Question

33–40 find the absolute maximum and minimum values of f on the set d. 33. ( f(x, y) = x^2 + y^2 - 2x ), d is the closed triangular region with vertices (2, 0), (0, 2), and (0, −2)

Explanation:

Step1: Find critical points in the interior of D

First, find the partial derivatives of \( f(x,y)=x^{2}+y^{2}-2x \).
The partial derivative with respect to \( x \) is \( f_{x}=2x - 2 \), and with respect to \( y \) is \( f_{y}=2y \).
Set \( f_{x}=0 \) and \( f_{y}=0 \):
\( 2x - 2 = 0\Rightarrow x = 1 \)
\( 2y = 0\Rightarrow y = 0 \)
So the critical point is \( (1,0) \), and \( f(1,0)=1^{2}+0^{2}-2\times1=- 1 \).

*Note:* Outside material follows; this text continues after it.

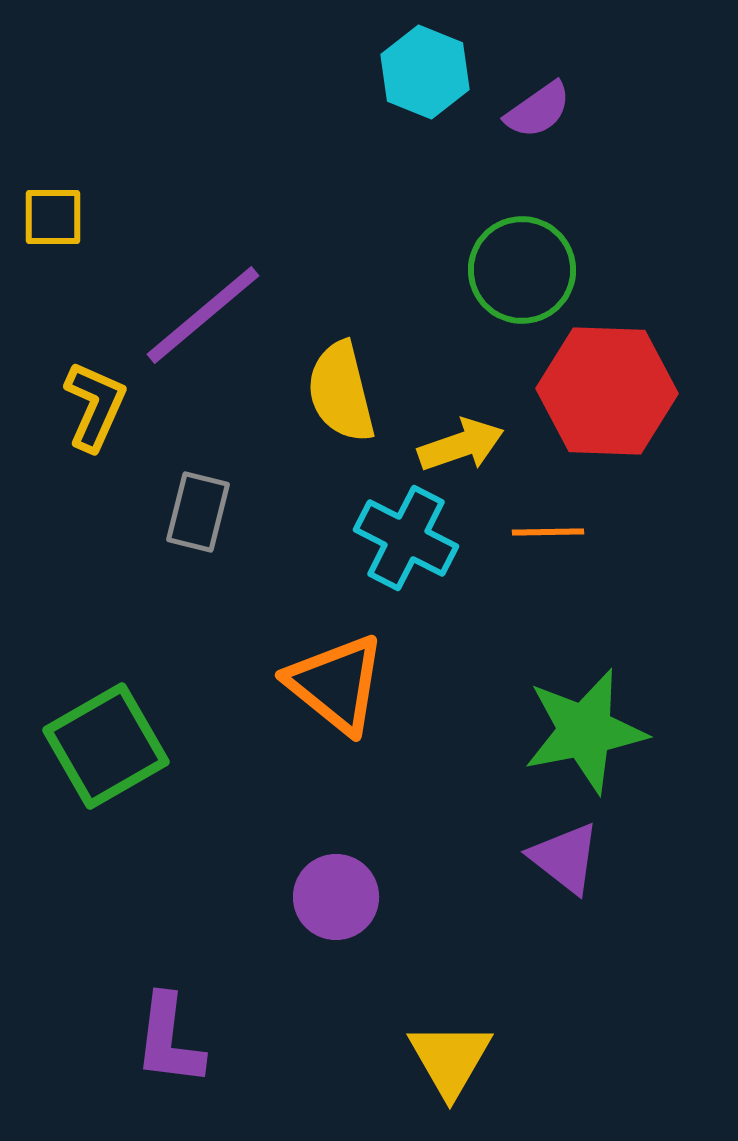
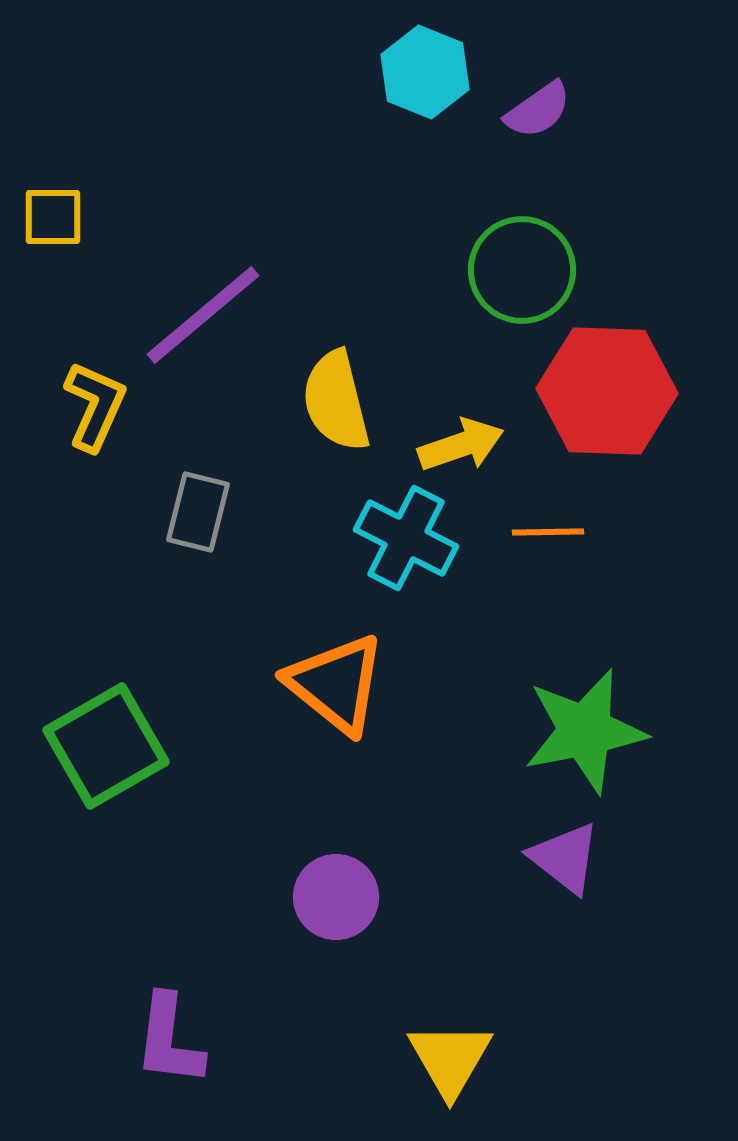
yellow semicircle: moved 5 px left, 9 px down
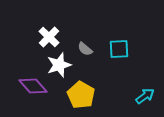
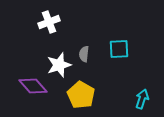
white cross: moved 15 px up; rotated 25 degrees clockwise
gray semicircle: moved 1 px left, 5 px down; rotated 56 degrees clockwise
cyan arrow: moved 3 px left, 3 px down; rotated 36 degrees counterclockwise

Step2: Analyze the boundaries of D

Boundary 1: Line segment from \( (2,0) \) to \( (0,2) \)

The equation of this line is \( x + y=2 \), \( x\in[0,2] \), \( y = 2 - x \).
Substitute \( y = 2 - x \) into \( f(x,y) \):
\( f(x,2 - x)=x^{2}+(2 - x)^{2}-2x=x^{2}+4 - 4x+x^{2}-2x = 2x^{2}-6x + 4 \)
Take the derivative with respect to \( x \): \( f^\prime(x)=4x-6 \)
Set \( f^\prime(x)=0 \), we get \( x=\frac{3}{2} \), then \( y=2-\frac{3}{2}=\frac{1}{2} \)
\( f(\frac{3}{2},\frac{1}{2})=2\times(\frac{3}{2})^{2}-6\times\frac{3}{2}+4=2\times\frac{9}{4}-9 + 4=\frac{9}{2}-9 + 4=-\frac{1}{2} \)
Evaluate at endpoints:
\( f(2,0)=2^{2}+0^{2}-2\times2 = 0 \)
\( f(0,2)=0^{2}+2^{2}-2\times0 = 4 \)

Boundary 2: Line segment from \( (2,0) \) to \( (0,-2) \)

The equation of this line is \( x - y=2 \), \( x\in[0,2] \), \( y=x - 2 \)
Substitute \( y=x - 2 \) into \( f(x,y) \):
\( f(x,x - 2)=x^{2}+(x - 2)^{2}-2x=x^{2}+x^{2}-4x + 4-2x=2x^{2}-6x + 4 \)
Take the derivative with respect to \( x \): \( f^\prime(x)=4x - 6 \)
Set \( f^\prime(x)=0 \), we get \( x = \frac{3}{2} \), then \( y=\frac{3}{2}-2=-\frac{1}{2} \)
\( f(\frac{3}{2},-\frac{1}{2})=2\times(\frac{3}{2})^{2}-6\times\frac{3}{2}+4=-\frac{1}{2} \)
Evaluate at endpoints:
\( f(2,0)=0 \)
\( f(0,-2)=0^{2}+(-2)^{2}-2\times0 = 4 \)

Boundary 3: Line segment from \( (0,2) \) to \( (0,-2) \)

Here \( x = 0 \), \( y\in[-2,2] \)
Substitute \( x = 0 \) into \( f(x,y) \):
\( f(0,y)=0^{2}+y^{2}-2\times0=y^{2} \)
The minimum value of \( y^{2} \) on \( y\in[-2,2] \) is \( 0 \) (when \( y = 0 \)) and the maximum value is \( 4 \) (when \( y=\pm2 \))

Step3: Compare all function values

We have the following function values:

• Critical point: \( f(1,0)=-1 \)
• Boundary 1: \( f(2,0)=0 \), \( f(0,2)=4 \), \( f(\frac{3}{2},\frac{1}{2})=-\frac{1}{2} \)
• Boundary 2: \( f(2,0)=0 \), \( f(0,-2)=4 \), \( f(\frac{3}{2},-\frac{1}{2})=-\frac{1}{2} \)
• Boundary 3: \( f(0,0)=0 \), \( f(0,\pm2)=4 \)

Answer:

The absolute minimum value of \( f \) on \( D \) is \(-1\) (at the point \((1,0)\)) and the absolute maximum value is \(4\) (at the points \((0,2)\) and \((0, - 2)\)).